Required action: Across the entries below, count the lines in which the word "BUSHING" occurs. Reply with the count alone.

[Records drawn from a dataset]
════

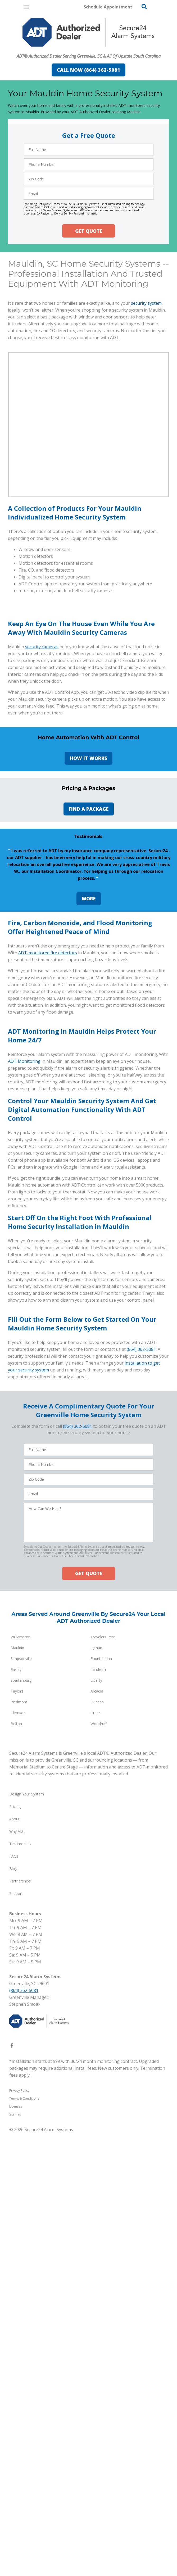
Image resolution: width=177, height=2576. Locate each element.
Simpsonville (21, 2209)
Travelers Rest (102, 2187)
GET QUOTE (88, 231)
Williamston (20, 2187)
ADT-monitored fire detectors (47, 1288)
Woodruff (98, 2274)
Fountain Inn (101, 2209)
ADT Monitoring (24, 1504)
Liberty (96, 2230)
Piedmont (19, 2252)
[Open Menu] (26, 7)
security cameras (41, 813)
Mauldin (17, 2198)
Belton (16, 2274)
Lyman (96, 2198)
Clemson (18, 2263)
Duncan (97, 2252)
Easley (16, 2220)
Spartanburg (21, 2230)
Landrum (98, 2220)
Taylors (17, 2241)
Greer (95, 2263)
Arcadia (96, 2241)
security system (146, 372)
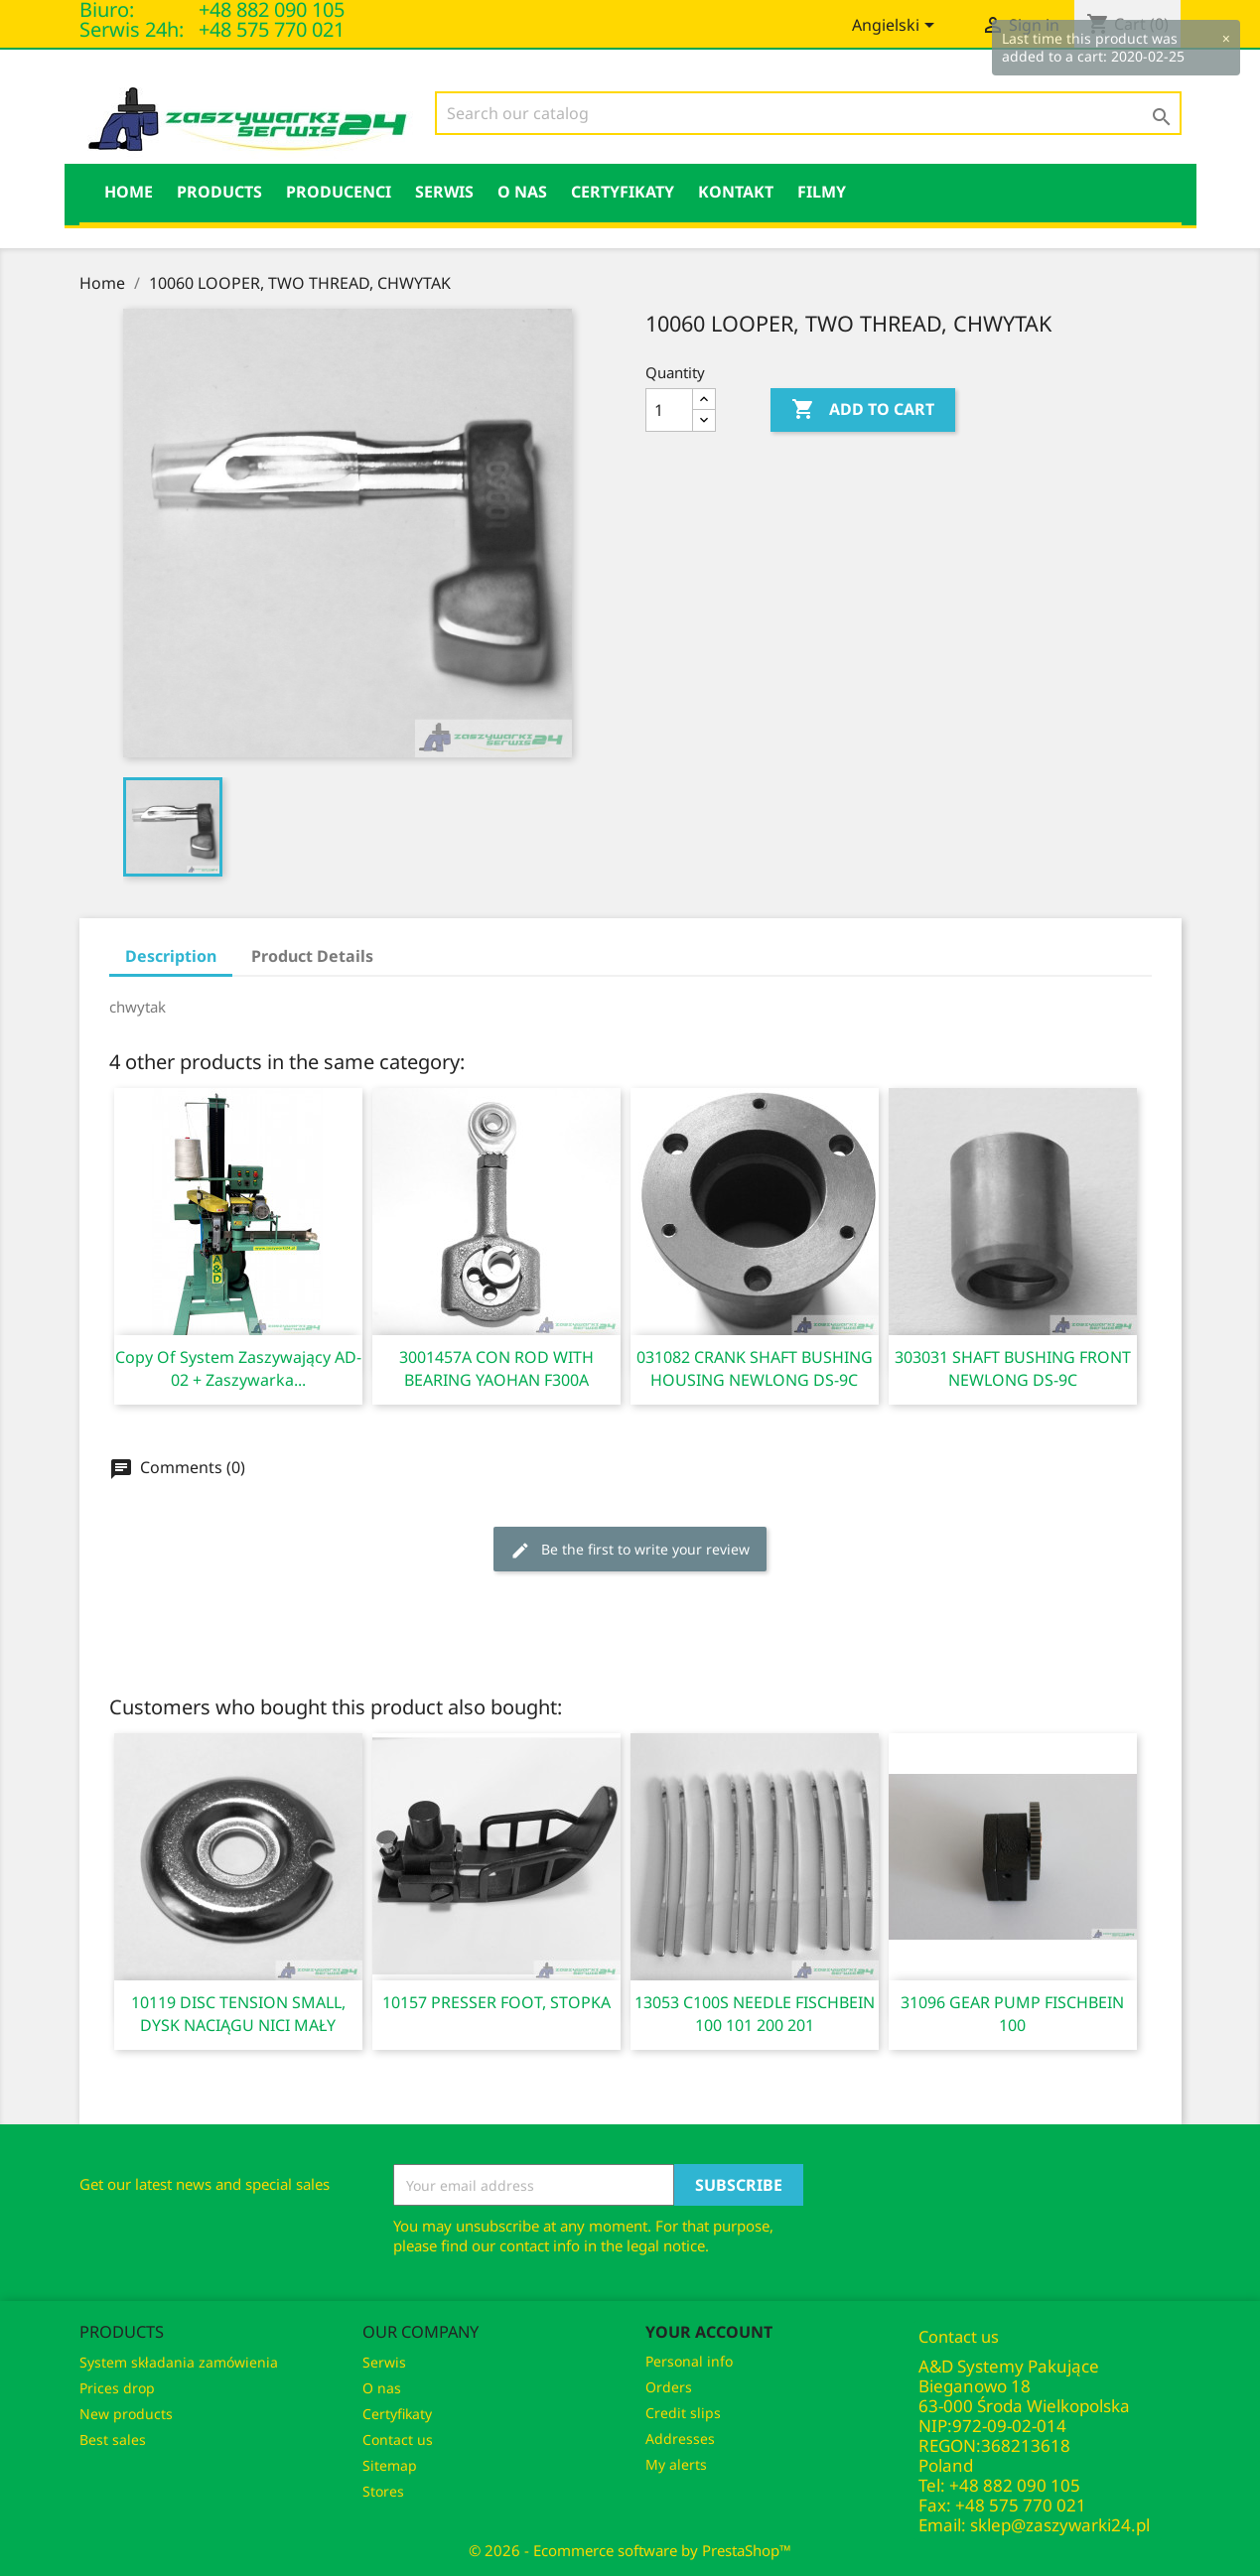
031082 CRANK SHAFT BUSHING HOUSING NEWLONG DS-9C (754, 1368)
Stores (383, 2491)
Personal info (689, 2361)
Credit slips (683, 2412)
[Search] (808, 113)
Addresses (680, 2438)
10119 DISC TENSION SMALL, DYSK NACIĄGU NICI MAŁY (238, 2013)
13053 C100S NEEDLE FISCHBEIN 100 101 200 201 (754, 2013)
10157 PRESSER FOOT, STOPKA (496, 2002)
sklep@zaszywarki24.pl (1060, 2524)
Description (170, 956)
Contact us (397, 2439)
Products (219, 192)
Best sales (112, 2439)
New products (126, 2413)
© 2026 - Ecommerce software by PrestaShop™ (630, 2550)
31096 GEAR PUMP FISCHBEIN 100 (1012, 2013)
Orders (668, 2386)
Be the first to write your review (630, 1550)
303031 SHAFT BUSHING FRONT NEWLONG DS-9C (1013, 1368)
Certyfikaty (622, 192)
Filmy (821, 192)
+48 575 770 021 (272, 29)
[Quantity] (669, 410)
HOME (128, 192)
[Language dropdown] (896, 27)
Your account (708, 2332)
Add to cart (862, 410)
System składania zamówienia (178, 2362)
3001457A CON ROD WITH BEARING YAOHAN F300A (496, 1368)
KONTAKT (735, 192)
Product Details (312, 956)
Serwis (444, 192)
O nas (522, 192)
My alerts (676, 2464)
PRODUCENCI (338, 192)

════

Task answer: 2